China signed a $300 million trade deal last week to import Israeli lab-meat technologies, VegNews reported. Two Israeli companies – SuperMeat and Future Meat Technologies are currently working to replace meat animals with “synthetic,” a.k.a. “lab-grown,” a.k.a. “cultured” meat.
China signed the deal as part of its effort to reduce its greenhouse gas emissions by reducing the impact of cows and other animals that emit methane. Cows are considered the most dangerous source of greenhouse gases on the planet. China’s Bill Gates wannabe billionaire Li Ka-Shing has been investmenting heavily in US food technology firms Impossible Foods (makers of the Impossible Burger) and Hampton Creek—which plans to start marketing its lab meat as early as 2018.
In July, SuperMeat reached its $100,000 crowdfunding goal, and as recruited award-winning biomedical engineer Yaakov Nahmias of the Hebrew University and Prof. Shulamit Levenberg from the Technion to develop a meat-making machine that would utilize animal cells to produce “real meat without harming animals.”

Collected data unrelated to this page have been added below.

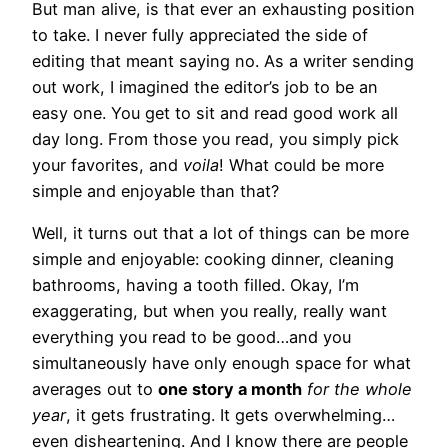
But man alive, is that ever an exhausting position
to take. I never fully appreciated the side of
editing that meant saying no. As a writer sending
out work, I imagined the editor’s job to be an
easy one. You get to sit and read good work all
day long. From those you read, you simply pick
your favorites, and
voila
! What could be more
simple and enjoyable than that?
Well, it turns out that a lot of things can be more
simple and enjoyable: cooking dinner, cleaning
bathrooms, having a tooth filled. Okay, I’m
exaggerating, but when you really, really want
everything you read to be good…and you
simultaneously have only enough space for what
averages out to
one story a month
for the
whole
year
, it gets frustrating. It gets overwhelming…
even disheartening. And I know there are people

According to the SuperMeat website, in January 2015, the Modern Agriculture Foundation (MAF), with the help of Prof. Amit Gefen from Tel Aviv University, launched a spearhead clean chicken meat project – a feasibility study that helped determine the cost, time table and resources to create commercial clean chicken meat and will became a cornerstone for future researchers and entrepreneurs.
“It is a colossal market opportunity,” says Bruce Friedrich, head of the The Good Food Institute (GFI), which supports and lobbies on behalf of meat alternative interests. “This could put [lab-made] meat onto the radar of Chinese officials who have the capacity to steer billions of dollars into this technology.”